Russia has repeatedly said it will ignore the policy and refuse to sell oil below a price cap; setting the level close to the market price could help Moscow avoid giving the impression that it is collapsing.
Earlier this year, economic forecasters expressed concern that Russia pulling oil from the market could push U.S. gasoline prices above $7 a gallon by the end of the year.
“Our motives are to maintain Russia’s revenue to hamper its ability to wage war,” Ms Yellen said in an interview last month. “And second, to ensure that there is enough global oil supply that global oil prices do not rise, as this would both exacerbate inflation and likely trigger a recession.”
US officials celebrated the imposition of the cap. “A lot of people doubted the resolve of the G7 and Europe in particular,” Ben Harris, assistant secretary for economic policy at the Treasury Department, said in an interview. But, he said, the cap would help stabilize markets: “Sometimes you don’t get credit for the crisis averted.”
The protracted talks in Brussels have been proof of the discord the cork has sown in Europe. For most of the process, EU officials and diplomats from some member countries worked to alleviate two sets of concerns.
A group of three EU maritime nations – Greece, Cyprus and Malta – demanded that the price cap be set very high, at $70 a barrel or more, to ensure their trading interests were not disrupted. Another group of three hardline pro-Ukrainian countries – Estonia, Lithuania and Poland – demanded an ultra-low cap, at or around $30 a barrel, to drastically cut the Kremlin’s oil revenues, regardless of be the disruption it would cause on world oil markets. .

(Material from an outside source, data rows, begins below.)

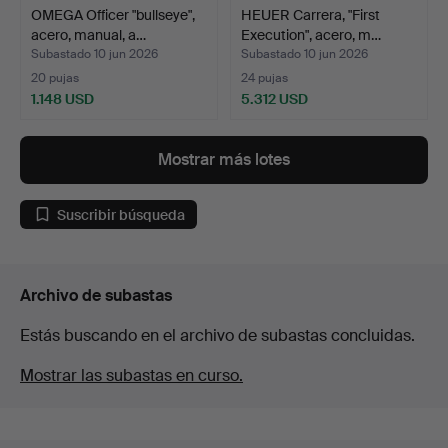
OMEGA Officer "bullseye",
HEUER Carrera, "First
acero, manual, a…
Execution", acero, m…
Subastado 10 jun 2026
Subastado 10 jun 2026
20 pujas
24 pujas
1.148 USD
5.312 USD
Mostrar más lotes
Suscribir búsqueda
Archivo de subastas
Estás buscando en el archivo de subastas concluidas.
Mostrar las subastas en curso.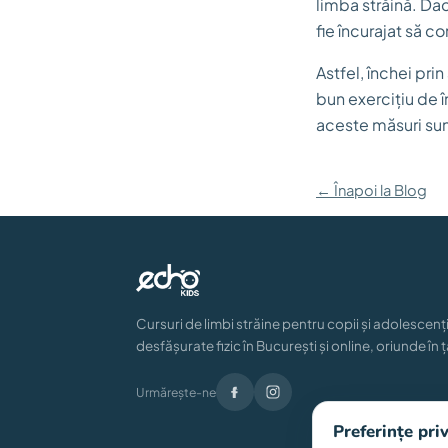
limba străină. Da
fie încurajat să c
Astfel, închei pri
bun exercițiu de î
aceste măsuri sunt
← Înapoi la Blog
Cursuri de limbi străine pentru copii și adolescenți
desfășurate fizic în București și online, oriunde în ț
Urmărește-ne
Preferințe pri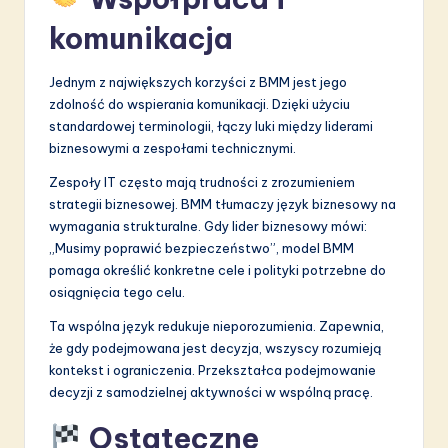
komunikacja
Jednym z największych korzyści z BMM jest jego
zdolność do wspierania komunikacji. Dzięki użyciu
standardowej terminologii, łączy luki między liderami
biznesowymi a zespołami technicznymi.
Zespoły IT często mają trudności z zrozumieniem
strategii biznesowej. BMM tłumaczy język biznesowy na
wymagania strukturalne. Gdy lider biznesowy mówi:
„Musimy poprawić bezpieczeństwo”, model BMM
pomaga określić konkretne cele i polityki potrzebne do
osiągnięcia tego celu.
Ta wspólna język redukuje nieporozumienia. Zapewnia,
że gdy podejmowana jest decyzja, wszyscy rozumieją
kontekst i ograniczenia. Przekształca podejmowanie
decyzji z samodzielnej aktywności w wspólną pracę.
Ostateczne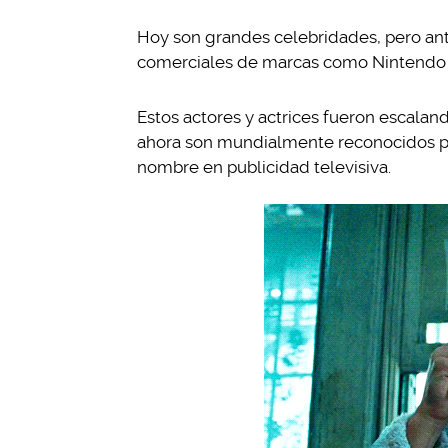
Hoy son grandes celebridades, pero ante
comerciales de marcas como Nintendo 
Estos actores y actrices fueron escala
ahora son mundialmente reconocidos por 
nombre en publicidad televisiva.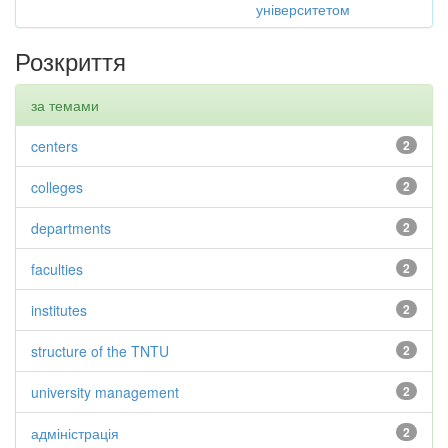
університетом
Розкриття
за темами
centers
2
colleges
2
departments
2
faculties
2
institutes
2
structure of the TNTU
2
university management
2
адміністрація
2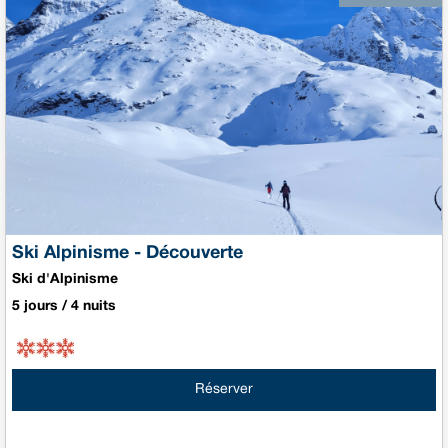
Ski Alpinisme - Découverte
Ski d'Alpinisme
5 jours / 4 nuits
Réserver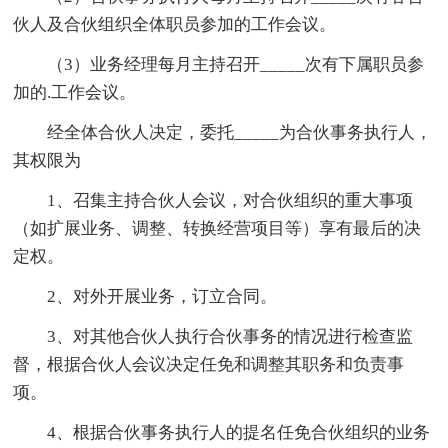
伙人及合伙组织全体职员参加的工作会议。
（3）业务经理每月主持召开_____次有下属职员参
加的.工作会议。
经全体合伙人决定，委托_____为合伙事务执行人，
其权限为
1、召集主持合伙人会议，对合伙组织的重大事项
（如扩展业务、调整、转换经营项目等）享有最后的决
定权。
2、对外开展业务，订立合同。
3、对其他合伙人执行合伙事务的情况进行检查监
督，根据合伙人会议决定任免和调整其职务和负责事
项。
4、根据合伙事务执行人的提名任免合伙组织的业务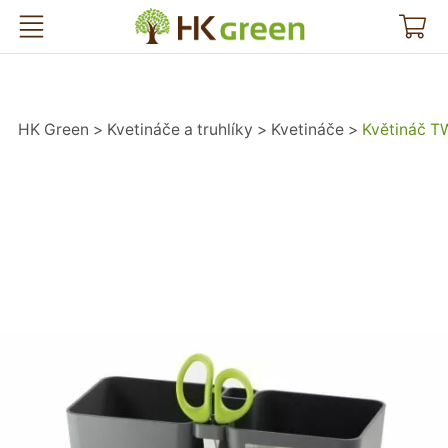
HK Green
HK Green
Kvetináče a truhlíky
Kvetináče
Květináč T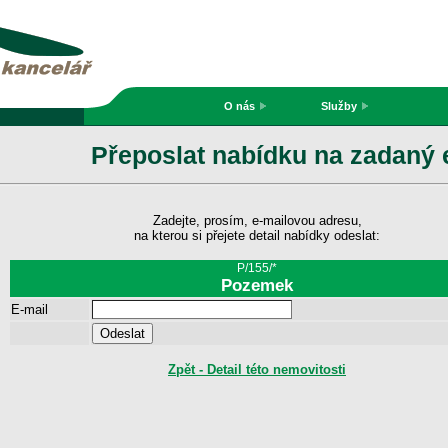
O nás
Služby
Přeposlat nabídku na zadaný 
Zadejte, prosím, e-mailovou adresu,
na kterou si přejete detail nabídky odeslat:
P/155/*
Pozemek
E-mail
Zpět - Detail této nemovitosti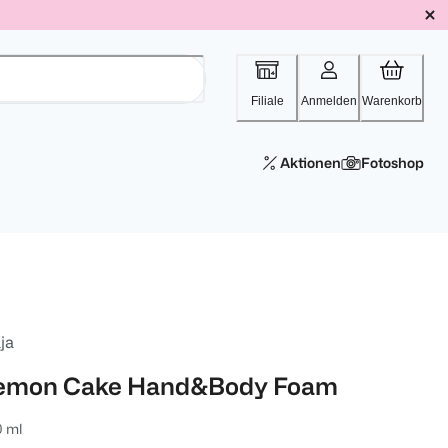
Filiale
Anmelden
Warenkorb
Aktionen
Fotoshop
ja
emon Cake Hand&Body Foam
0 ml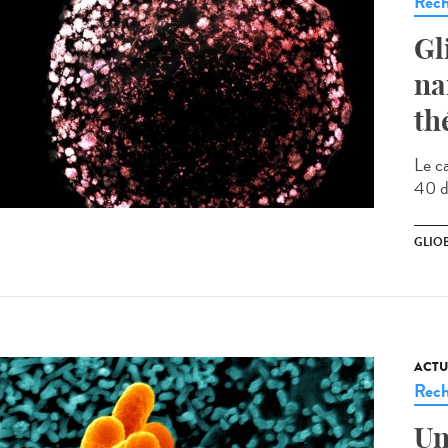
Rech
Gl
na
th
Le c
40 de
GLIO
ACTU
Rech
Un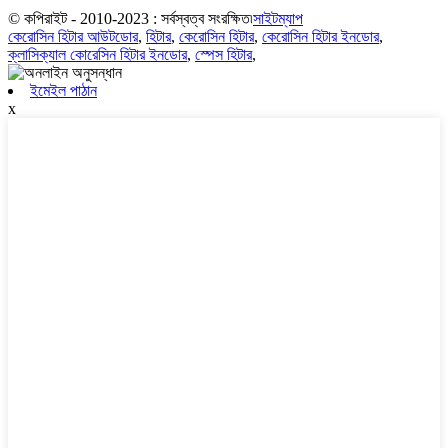
© কপিরাইট - 2010-2023 : সর্বস্বত্ব সংরক্ষিত৷
সাইটম্যাপ
কেরোসিন হিটার আউটডোর
,
হিটার
,
কেরোসিন হিটার
,
কেরোসিন হিটার ইনডোর
,
ক্লাসিক্যাল কোরেসিন হিটার ইনডোর
,
স্পেস হিটার
,
ইমেইল পাঠান
x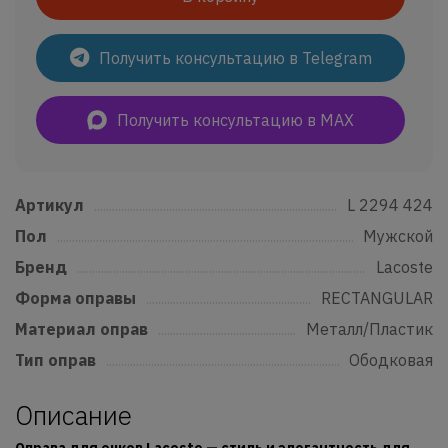
Получить консультацию в Telegram
Получить консультацию в MAX
Артикул
......................................................................................................................
L 2294 424
Пол
..................................................................................................................................
Мужской
Бренд
...........................................................................................................................
Lacoste
Форма оправы
....................................................................................................
RECTANGULAR
Материал оправ
................................................................................................
Металл/Пластик
Тип оправ
..................................................................................................................
Ободковая
Описание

The benchmark for the price of Russian oil, known as the Urals Blend, traded at $60 to $70 a barrel in the year before the pandemic, close to global benchmark prices. A discount of more than 20% on world prices opened shortly after Russia invaded Ukraine in February, but Russia was still able to sell Urals crude for around $100 apiece. barrel at post-invasion peak.
Since then, global oil prices have fallen as Russia signed deals to sell its oil at an even lower price to China, India and others. These falling prices have weighed on Moscow’s finances, at least to some extent.